**Required work:** Report each line below that carries the word "south".
--- Available data ---
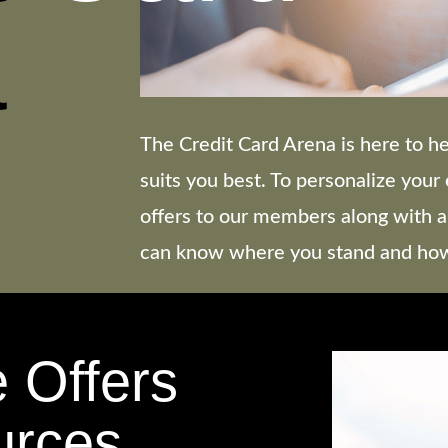
a
The Credit Card Arena is here to he
suits you best. To personalize you
offers to our members along with a
can know where you stand and how 
e Offers
urces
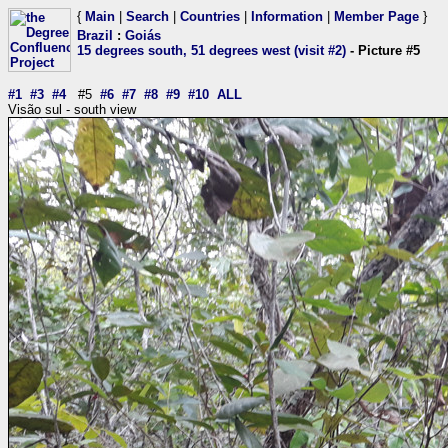
{
Main
|
Search
|
Countries
|
Information
|
Member Page
}
Brazil
:
Goiás
15 degrees south, 51 degrees west (visit #2)
- Picture #5
#1
#3
#4
#5
#6
#7
#8
#9
#10
ALL
Visão sul - south view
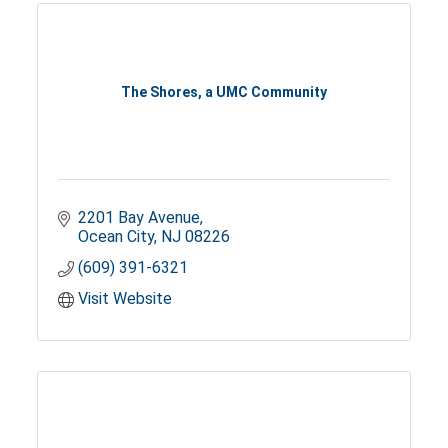
The Shores, a UMC Community
2201 Bay Avenue
Ocean City
NJ
08226
(609) 391-6321
Visit Website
---
**Expected answer:**
15 degrees south, 51 degrees west (visit #2)
Visão sul - south view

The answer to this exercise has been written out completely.